We try to help a student like Johnny by applying all of the above. Most of all, we try to connect with him and connect him and his family to all the available resources, such as financial assistance and mental health support.
The reality of school social work is that there is never enough time or manpower to meet the overwhelming abundance of student needs. As a result, we stretch ourselves too thin, multi-task like wild, and take on more than we can effectively manage. But what choice do we have? We see the hurt, pain and struggles of our students, and we are driven to help.
As a result, many of us are subject to burn out or compassion fatigue. Being exposed to others' pain and injustice on a regular basis takes its toll. It can leave you feeling hopeless and overwhelmed. Self-care is essential for survival, but it takes time and devotion to make that a reality.
When I am processing a difficult case, I find myself saying, "I just can't make this stuff up." A part of me just can't believe what I have heard, even though I know it's true. After 25 years in social services, I still hear of something more horrendous than I have heard before. I no longer bother saying "I have heard it all," because I am reminded quite often that I, unfortunately, have not.

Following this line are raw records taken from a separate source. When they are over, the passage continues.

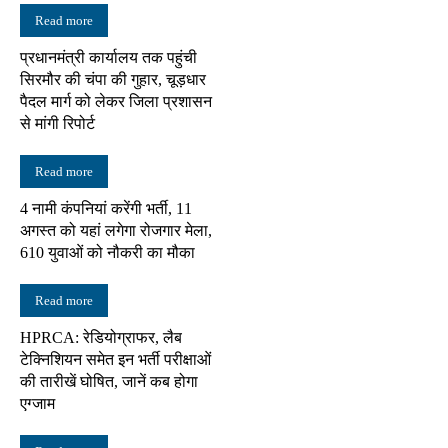
Read more
प्रधानमंत्री कार्यालय तक पहुंची
सिरमौर की चंपा की गुहार, चूड़धार
पैदल मार्ग को लेकर जिला प्रशासन
से मांगी रिपोर्ट
Read more
4 नामी कंपनियां करेंगी भर्ती, 11
अगस्त को यहां लगेगा रोजगार मेला,
610 युवाओं को नौकरी का मौका
Read more
HPRCA: रेडियोग्राफर, लैब
टेक्निशियन समेत इन भर्ती परीक्षाओं
की तारीखें घोषित, जानें कब होगा
एग्जाम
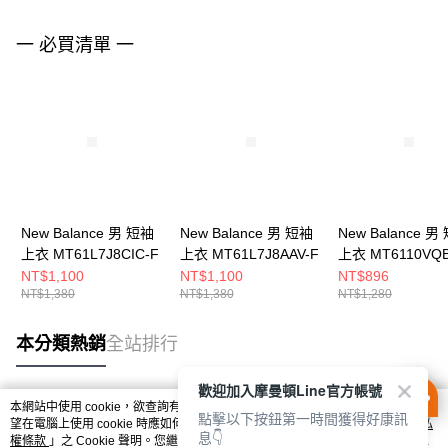
一 必買清單 一
New Balance 男 短袖
New Balance 男 短袖
New Balance 男
上衣 MT61L7J8CIC-F
上衣 MT61L7J8AAV-F
上衣 MT6110VQB
NT$1,100
NT$1,100
NT$896
NT$1,380
NT$1,380
NT$1,280
本分類熱銷
全站排行
歡迎加入摩曼頓Line官方帳號
本網站中使用 cookie，欲查詢有關本網站使用 cookie 方式之詳情，及若您不希
點擊以下按鈕第一時間獲得好康訊
熱門標籤
望在電腦上使用 cookie 時應如何變更電腦的 cookie 設定，請參閱本網站「
隱私
息👇
權條款
」之 Cookie 聲明。您繼續使用本網站即表示您同意本公司得按本網站使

I've seen a steady increase each year in the number of students who are hospitalized for threatening to harm themselves or someone else. Ten years ago, I would see maybe one student per month, or every other month, for this type of concern. Now it is weekly. Also, the issues and stories students have today are so complex and intense, and, again, at an ever-increasing frequency each year. Social workers now do crisis triage instead of prevention.
My opinion is there is a correlation with the downturn of the economy: Households fall apart, parents lose their jobs or both parents are working two jobs, homelessness increases, and families have to double up in living quarters. All of this stresses out parents, and their kids see and feel it, too. Parental substance abuse also increases. Stress results in parents who are overworked, tired, worried about how to provide -- they lash out emotionally or are just plain not available to be parents.
Being one school social worker to 800 students leaves you feeling ineffective, at best. So, what makes the work we do worthwhile?
When we make a difference. When we are the only one there to listen and tell a student we care and that we are going to help. When what we did keeps a child safe. When a student says thank you for caring. When you see a child learn to be resilient. When a child's life gets better because you got involved.
Social work is one of the toughest jobs on the planet and requires the tenacity of a fighter and a heart big enough to carry the weight of the world. But it is also the most rewarding.
At the end of the day, I would never choose a different path than the one I'm on. And I am a better, stronger person because of it.